• Work request
Output exactly the lines spanning from the line containing "need to understand" to the last line of the entries, inclusive.

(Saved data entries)
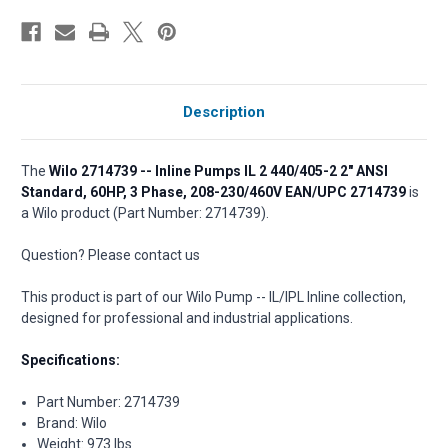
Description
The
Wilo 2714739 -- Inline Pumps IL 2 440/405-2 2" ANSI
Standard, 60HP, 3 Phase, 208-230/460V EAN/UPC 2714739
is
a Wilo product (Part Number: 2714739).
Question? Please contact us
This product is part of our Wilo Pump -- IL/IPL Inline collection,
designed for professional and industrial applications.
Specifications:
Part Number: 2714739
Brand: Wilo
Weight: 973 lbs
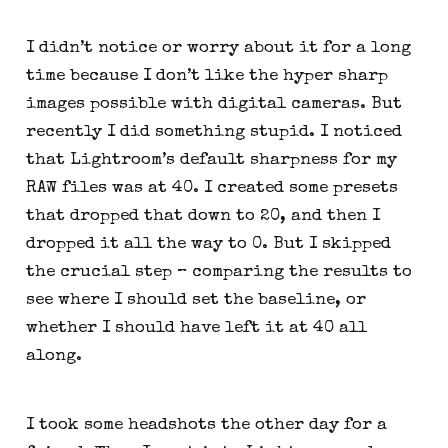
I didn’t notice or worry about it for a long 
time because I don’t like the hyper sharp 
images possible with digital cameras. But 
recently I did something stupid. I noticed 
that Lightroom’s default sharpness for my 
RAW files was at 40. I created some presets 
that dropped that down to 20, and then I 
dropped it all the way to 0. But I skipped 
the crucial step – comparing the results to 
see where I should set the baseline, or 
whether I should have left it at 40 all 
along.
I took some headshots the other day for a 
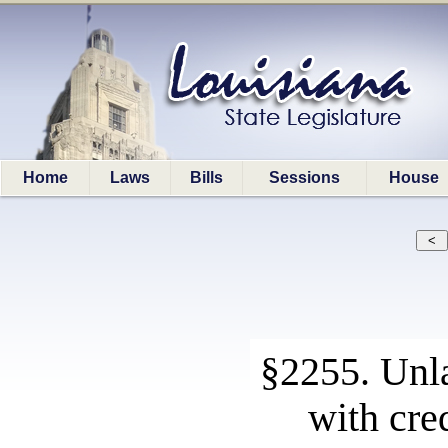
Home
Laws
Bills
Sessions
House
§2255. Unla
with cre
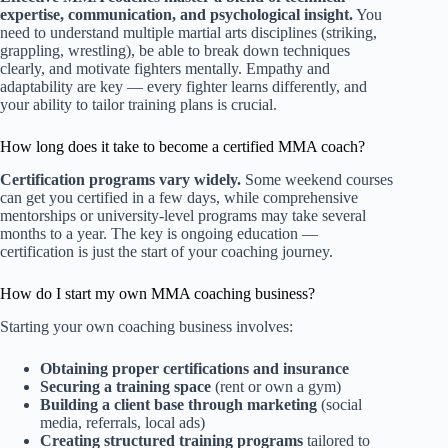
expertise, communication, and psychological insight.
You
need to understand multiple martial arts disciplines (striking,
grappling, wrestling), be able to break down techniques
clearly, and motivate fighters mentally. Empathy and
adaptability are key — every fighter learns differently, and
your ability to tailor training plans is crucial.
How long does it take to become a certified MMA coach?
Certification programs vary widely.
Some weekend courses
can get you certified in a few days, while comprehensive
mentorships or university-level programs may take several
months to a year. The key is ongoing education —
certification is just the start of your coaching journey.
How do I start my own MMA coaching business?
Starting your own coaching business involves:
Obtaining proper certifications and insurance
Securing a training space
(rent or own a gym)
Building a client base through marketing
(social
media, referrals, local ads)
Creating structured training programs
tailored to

• Output for this exercise
need to understand multiple martial arts disciplines (striking,
grappling, wrestling), be able to break down techniques
clearly, and motivate fighters mentally. Empathy and
adaptability are key — every fighter learns differently, and
your ability to tailor training plans is crucial.
How long does it take to become a certified MMA coach?
Certification programs vary widely.
Some weekend courses
can get you certified in a few days, while comprehensive
mentorships or university-level programs may take several
months to a year. The key is ongoing education —
certification is just the start of your coaching journey.
How do I start my own MMA coaching business?
Starting your own coaching business involves:
Obtaining proper certifications and insurance
Securing a training space
(rent or own a gym)
Building a client base through marketing
(social
media, referrals, local ads)
Creating structured training programs
tailored to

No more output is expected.